En la costa donde el mar nunca descansa y las estrellas se reflejan como brasas hundidas, los pescadores susurran una advertencia:
“Cuando la luna se divida sobre las aguas, no mires hacia el horizonte.
Podrías ver lo que el mundo olvidó.”
Dicen que, en esas noches sin viento, dos barcos idénticos emergen del océano. No navegan, flotan. No avanzan, esperan. Son los Barcos del Silencio, custodios de un pacto que ni el tiempo ni la muerte han podido romper.
Sus velas son blancas, pero no reflejan la luz: la beben. Y su madera no cruje, pues no fue tallada por manos humanas. Nadie los ha visto zarpar ni llegar a puerto. Solo aparecen, siempre enfrentados, con la luna suspendida justo entre ellos, como un ojo que observa y calla.
Cuentan que hace siglos, cuando el mar todavía tenía voz, dos reinos costeros libraron una guerra que duró más que la memoria.
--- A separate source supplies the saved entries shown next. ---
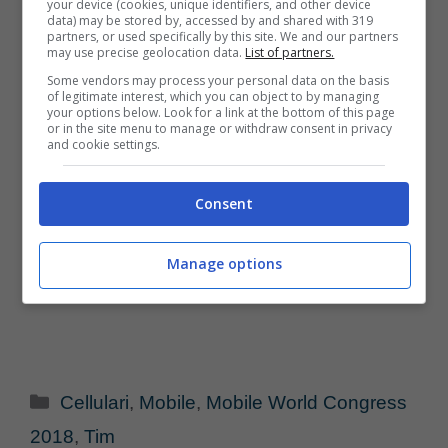
your device (cookies, unique identifiers, and other device
data) may be stored by, accessed by and shared with 319
partners, or used specifically by this site. We and our partners
may use precise geolocation data.
List of partners.
Some vendors may process your personal data on the basis
of legitimate interest, which you can object to by managing
your options below. Look for a link at the bottom of this page
or in the site menu to manage or withdraw consent in privacy
and cookie settings.
Consent
Manage options
Categorie
Cellulari
,
Mobile
,
Mobile World Congress
2018
,
Tim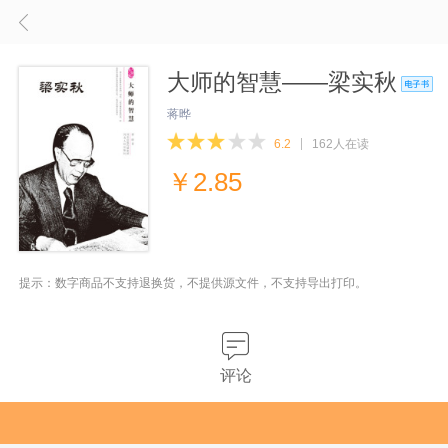
大师的智慧——梁实秋
蒋晔
6.2
162人在读
￥
2.85
提示：数字商品不支持退换货，不提供源文件，不支持导出打印。
评论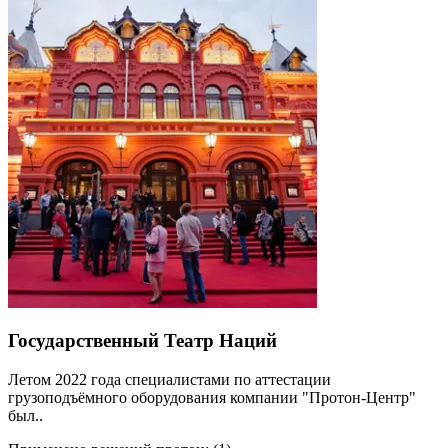
Государственный Театр Наций
Летом 2022 года специалистами по аттестации
грузоподъёмного оборудования компании "Протон-Центр"
был..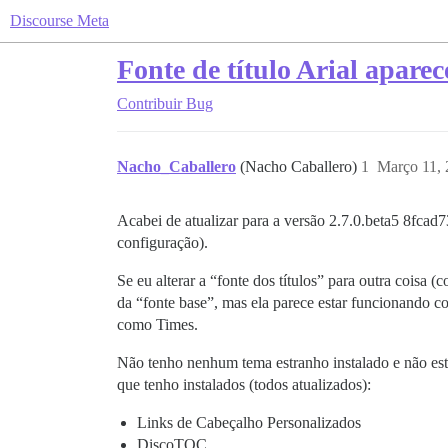
Discourse Meta
Fonte de título Arial apare
Contribuir
Bug
Nacho_Caballero
(Nacho Caballero)
1
Março 11, 
Acabei de atualizar para a versão 2.7.0.beta5 8fca
configuração).
Se eu alterar a “fonte dos títulos” para outra coisa (
da “fonte base”, mas ela parece estar funcionando cor
como Times.
Não tenho nenhum tema estranho instalado e não est
que tenho instalados (todos atualizados):
Links de Cabeçalho Personalizados
DiscoTOC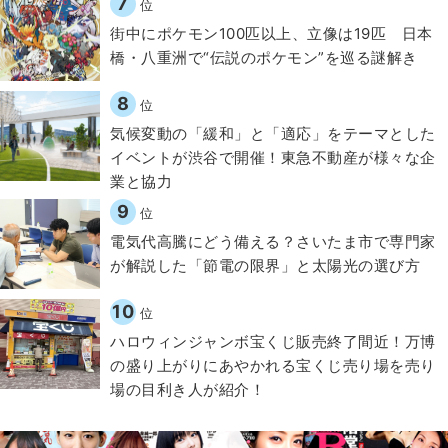
7
位
街中にポケモン100匹以上、立像は19匹 日本
橋・八重洲で“伝説のポケモン”を巡る謎解き
8
位
気候変動の「緩和」と「適応」をテーマとした
イベントが渋谷で開催！東急不動産が様々な企
業と協力
9
位
電気代高騰にどう備える？さいたま市で専門家
が解説した「節電の限界」と太陽光の選び方
10
位
ハロウィンジャンボ宝くじ販売終了間近！万博
の盛り上がりにあやかれる宝くじ売り場を売り
場の目利き人が紹介！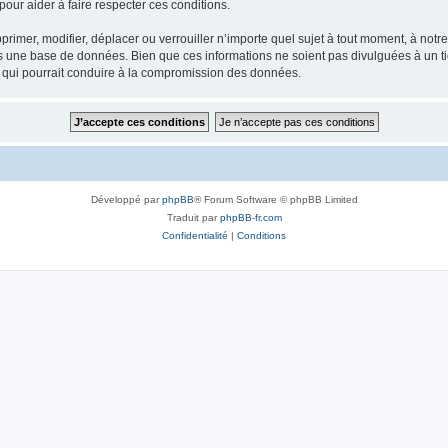
our aider à faire respecter ces conditions.
rimer, modifier, déplacer ou verrouiller n’importe quel sujet à tout moment, à not
ns une base de données. Bien que ces informations ne soient pas divulguées à un 
e qui pourrait conduire à la compromission des données.
Développé par
phpBB
® Forum Software © phpBB Limited
Traduit par
phpBB-fr.com
Confidentialité
|
Conditions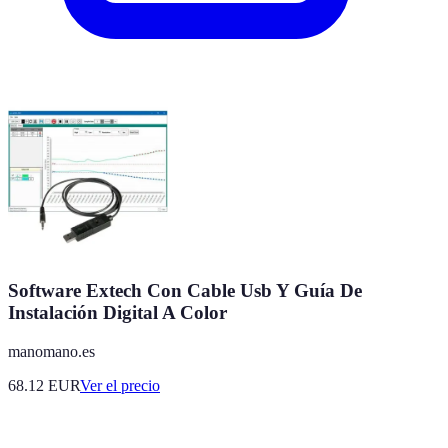
Software Extech Con Cable Usb Y Guía De
Instalación Digital A Color
manomano.es
68.12
EUR
Ver el precio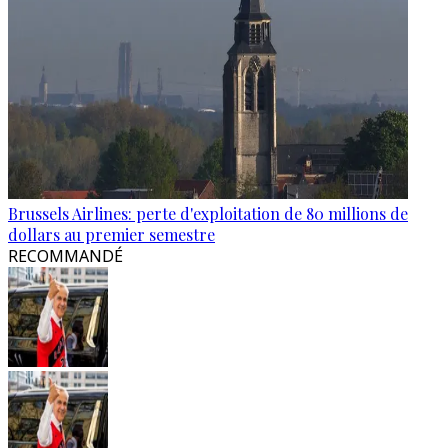
Brussels Airlines: perte d'exploitation de 80 millions de
dollars au premier semestre
RECOMMANDÉ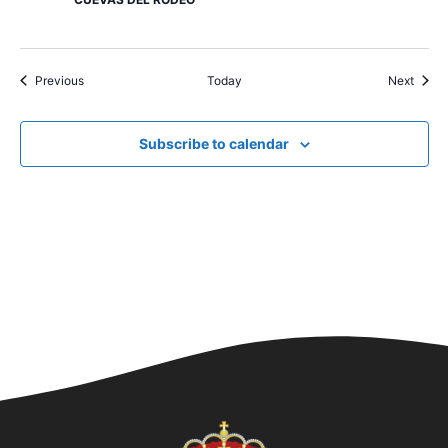
Events
Event
Previous
Today
Next
Subscribe to calendar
Sus flotas se enfrentaron una última noche, bajo una luna roja. El combate fue tan brutal que el propio océano se cerró sobre los barcos, tragándolos a todos.
Solo dos naves quedaron a flote: una del norte y otra del sur. Los capitanes, hermanos de sangre separados por el orgullo, se miraron por última vez antes de que un rayo de luna los partiera en dos. Desde entonces, sus barcos vagan entre los mundos, buscando reconciliar una promesa rota.
Los antiguos dicen que los vientos que soplan del oeste son sus suspiros, y que las olas que chocan sin razón alguna son sus intentos de encontrarse. Quien los vea está condenado a escuchar el canto del mar en sueños —un canto que no tiene palabras, solo ecos—.
Y si lo sigue, si alguna noche camina hacia el agua atraído por esa melodía, su reflejo desaparecerá, y él tomará el lugar de un marinero perdido en uno de los barcos.
Así el ciclo continúa.
Dos barcos, una luna, y el silencio como guardián.
Porque el mar, aunque parezca dormido, recuerda.
Y cada siglo, exige que alguien más recuerde con él.